Record extracts below:

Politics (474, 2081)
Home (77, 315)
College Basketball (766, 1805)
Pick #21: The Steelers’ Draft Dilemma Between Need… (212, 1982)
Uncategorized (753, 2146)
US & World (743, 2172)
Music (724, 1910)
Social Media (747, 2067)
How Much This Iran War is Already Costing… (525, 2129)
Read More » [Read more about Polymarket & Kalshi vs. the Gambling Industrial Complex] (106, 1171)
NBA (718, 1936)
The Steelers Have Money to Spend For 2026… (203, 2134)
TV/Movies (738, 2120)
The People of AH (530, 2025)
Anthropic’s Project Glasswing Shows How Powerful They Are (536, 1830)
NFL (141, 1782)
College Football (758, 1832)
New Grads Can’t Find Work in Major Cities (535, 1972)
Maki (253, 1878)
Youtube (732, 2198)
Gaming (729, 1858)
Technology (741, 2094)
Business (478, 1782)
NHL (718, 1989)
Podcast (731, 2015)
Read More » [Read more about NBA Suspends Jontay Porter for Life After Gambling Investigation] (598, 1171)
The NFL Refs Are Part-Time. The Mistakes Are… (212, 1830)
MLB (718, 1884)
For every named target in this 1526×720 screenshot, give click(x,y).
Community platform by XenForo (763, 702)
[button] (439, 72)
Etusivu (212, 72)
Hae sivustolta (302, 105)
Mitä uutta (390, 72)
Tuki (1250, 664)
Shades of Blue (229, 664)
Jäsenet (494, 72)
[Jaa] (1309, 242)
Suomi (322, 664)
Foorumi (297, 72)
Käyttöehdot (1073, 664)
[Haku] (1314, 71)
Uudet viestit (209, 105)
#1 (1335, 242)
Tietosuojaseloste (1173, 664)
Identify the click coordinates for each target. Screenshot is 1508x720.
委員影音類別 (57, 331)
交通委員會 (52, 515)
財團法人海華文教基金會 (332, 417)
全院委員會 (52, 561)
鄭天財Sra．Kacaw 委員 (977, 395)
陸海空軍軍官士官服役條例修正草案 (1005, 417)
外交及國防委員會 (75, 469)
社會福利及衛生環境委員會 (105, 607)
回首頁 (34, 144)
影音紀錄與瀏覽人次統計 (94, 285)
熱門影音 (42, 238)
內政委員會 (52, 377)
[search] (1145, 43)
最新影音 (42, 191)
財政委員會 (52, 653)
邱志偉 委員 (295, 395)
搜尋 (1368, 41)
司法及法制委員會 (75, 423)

End of Record extracts.

Of all the entries above, output exactly the lines between the one holding "Complex] (106, 1171)" and the one holding "社會福利及衛生環境委員會 (105, 607)", inclusive.

◆ Exercise output ◆
Read More » [Read more about Polymarket & Kalshi vs. the Gambling Industrial Complex] (106, 1171)
NBA (718, 1936)
The Steelers Have Money to Spend For 2026… (203, 2134)
TV/Movies (738, 2120)
The People of AH (530, 2025)
Anthropic’s Project Glasswing Shows How Powerful They Are (536, 1830)
NFL (141, 1782)
College Football (758, 1832)
New Grads Can’t Find Work in Major Cities (535, 1972)
Maki (253, 1878)
Youtube (732, 2198)
Gaming (729, 1858)
Technology (741, 2094)
Business (478, 1782)
NHL (718, 1989)
Podcast (731, 2015)
Read More » [Read more about NBA Suspends Jontay Porter for Life After Gambling Investigation] (598, 1171)
The NFL Refs Are Part-Time. The Mistakes Are… (212, 1830)
MLB (718, 1884)
For every named target in this 1526×720 screenshot, give click(x,y).
Community platform by XenForo (763, 702)
[button] (439, 72)
Etusivu (212, 72)
Hae sivustolta (302, 105)
Mitä uutta (390, 72)
Tuki (1250, 664)
Shades of Blue (229, 664)
Jäsenet (494, 72)
[Jaa] (1309, 242)
Suomi (322, 664)
Foorumi (297, 72)
Käyttöehdot (1073, 664)
[Haku] (1314, 71)
Uudet viestit (209, 105)
#1 (1335, 242)
Tietosuojaseloste (1173, 664)
Identify the click coordinates for each target. Screenshot is 1508x720.
委員影音類別 (57, 331)
交通委員會 (52, 515)
財團法人海華文教基金會 (332, 417)
全院委員會 (52, 561)
鄭天財Sra．Kacaw 委員 (977, 395)
陸海空軍軍官士官服役條例修正草案 (1005, 417)
外交及國防委員會 (75, 469)
社會福利及衛生環境委員會 (105, 607)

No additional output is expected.